その男は避暑地の温泉宿で見知った、お高くとまっている令嬢の存在が気になっている。男は腹を下してしまい宿の便所に駆け込んだところ、件の令嬢が先に入っており扉の鍵が壊れていたため、彼女はあられもない姿をモロに男に見られてしまった。どうにかして男は詫びようとするのだが、プライドが二本足で歩いているような令嬢が示すのはにべもない対応ばかり。逆ギレした男は令嬢にとって最も屈辱的な罰を与えるべく奇天烈な罠を仕掛ける。
これだけでもよくよく考えたら十分滑稽な導入である上、フツーの人からしてみれば令嬢が見事に嵌まるあの罠というのは往年のたけしやとんねるずの番組でお笑いタレントがよくやらされていたシーンそっくりだし、令嬢の末路を知って爆笑してもおかしくない。つまり笑いを誘発するほど極端な要素で構築されていたから「天狗」は珍妙な傑作になり得たのだ。
本書収録作品はこのとおり。括弧内の数字は創元推理文庫『大坪砂男全集』全四巻のうち、本書の各短篇が収められた巻を示している。
「閑雅な殺人」(➋)
「白い文化住宅」(➋)
「虛影」(➋)
「花束」(➋)
「逃避行」(➋)
「検事調書」(➊)
「蟋蟀の歌」(❹)
「黒子」(➊)
「雨男・雪女」(➋)
「初恋」(❸)
「零人」(❹)
「賓客皆秀才」(❹)
「天狗」(➋)
「外套」(❸)
「胡蝶の行方」(➊)
澁澤龍彦や都筑道夫ら大坪贔屓がどれだけ下駄を履かせようとも、本書のようなラインナップで彼の作品を読むと、研ぎ澄まされているのはやっぱり初期のごく一部分だけであって、それ以外のものには空虚な感じさえ漂う。「白い文化住宅」あたりは若妻・亜子の白骨を消失させる理化学ネタが添え物になるぐらい仁科達郎と青年とのネチネチした対決が見ものだけれど、大坪本人のねじくれた資質を受け入れられぬ読み手には、いちいち持って回った語り口が癇に障るかもしれない。

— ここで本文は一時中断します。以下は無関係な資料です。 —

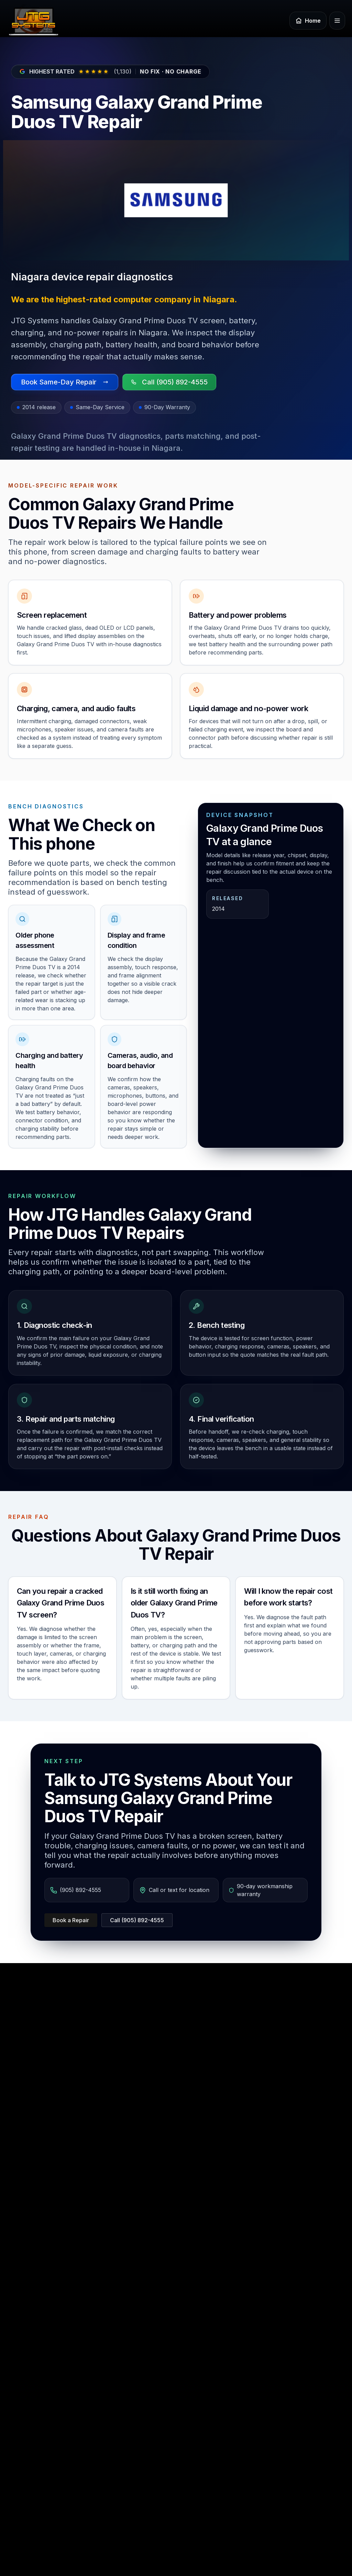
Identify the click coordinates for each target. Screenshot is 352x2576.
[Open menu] (337, 21)
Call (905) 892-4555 (137, 1920)
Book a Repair (71, 1920)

「零人」も代表作のひとつながら、植物を自分の妻だとのたまう園芸家の思考を読者がどれだけ消化できるか、其処にかかっている。文中に「いや、あなたこそ気違いだ!」と園芸家が指をさされる場面があり、いみじくもこのセリフが象徴するように、他の日本人探偵作家の奇想と比べてもかなりタガが外れている大坪砂男の本質はそう簡単に理解できる類のものに非ず。
「天狗」クラスの出来ならそれなりにキャッチーだし、探偵小説中毒者以外の人々にも受け入れられるポテンシャルはあるとは思うが、大坪の場合、自身の素行が原因で作家人生を自滅させてしまった情報が流布しているため、小説そのものだけで貴乃花光司みたく妙に偏屈な人、あるいはそれ以上に(ちょっとアタマがおかしいという意味での)異端の人だと思われかねない危うい線上を死後も浮遊している。